Left to Right: Bally Gill, Packy Lee, & Abraham Lewis

September 11th, 2021 marked the 20 year anniversary of the largest terrorist attacks on American soil. The significance of this event not only lies within the number of lives that were taken or the brutality of the attack but also in how many people it touched. While it occurred in New York City, New York, Americans weren’t the only ones to be drastically affected by the attack. Emmanuel Tenenbaum captures this perfectly in his film Free Fall.

Tenenbaum tells the story of 9/11 in a new way: Across the ocean from it.

The film features Abraham Lewis who plays Tom, a young bank trader in London who’s under pressure to avoid losing the bank any money through investments that day. Their day starts normally enough, with the men discussing who’s off on work trips and what their goals are for the day’s investments. The men are in the midst of buying and trading stocks when the first plane hits the North Tower. From almost the first moment, Tom is convinced that it’s not an accident. The rest of Tenebaum’s short film follows how the office will deal with what may happen to the stock market if it is, in fact, a terrorist attack and how the attacks suddenly hit closer to home than any of them expected. 

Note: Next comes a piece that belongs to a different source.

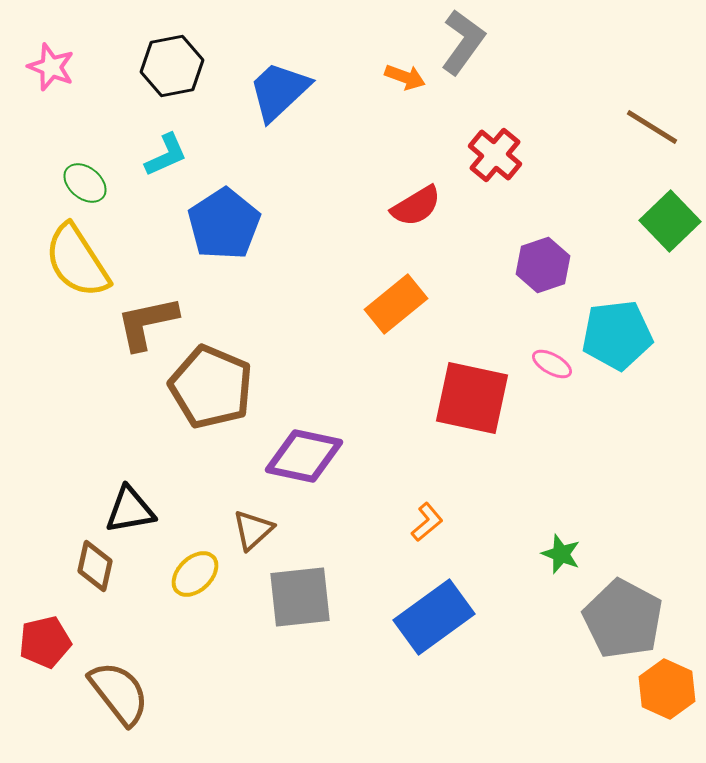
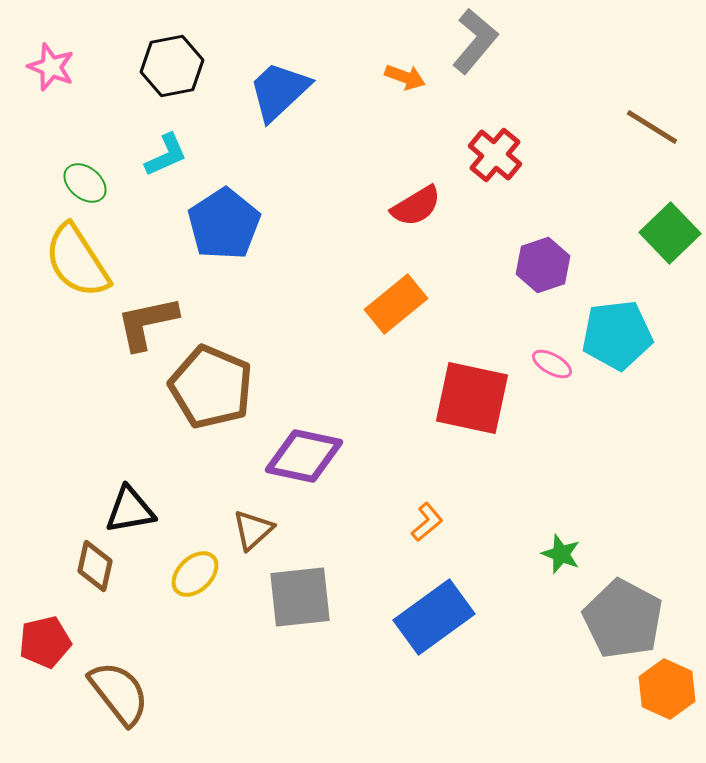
gray L-shape: moved 12 px right, 1 px up; rotated 4 degrees clockwise
green square: moved 12 px down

Lewis plays Tom in such a way that you can’t help but to root for him. Not long after the film begins, it’s clear to the viewer that Tom is a very determined man and Lewis portrays this determination with explicit skill. 

Tenenbaum’s direction is not to be dismissed. With his ability to fluidly shift the cinematography between the sped-up, frenetic moments and the slow, more methodical moments of discernment from the men in the office. Free Fall is a well-timed, well-articulated film that brings viewers into a world of fear, unknowns, and uncertainty that was being experienced by those around the world on September 11th, 2001.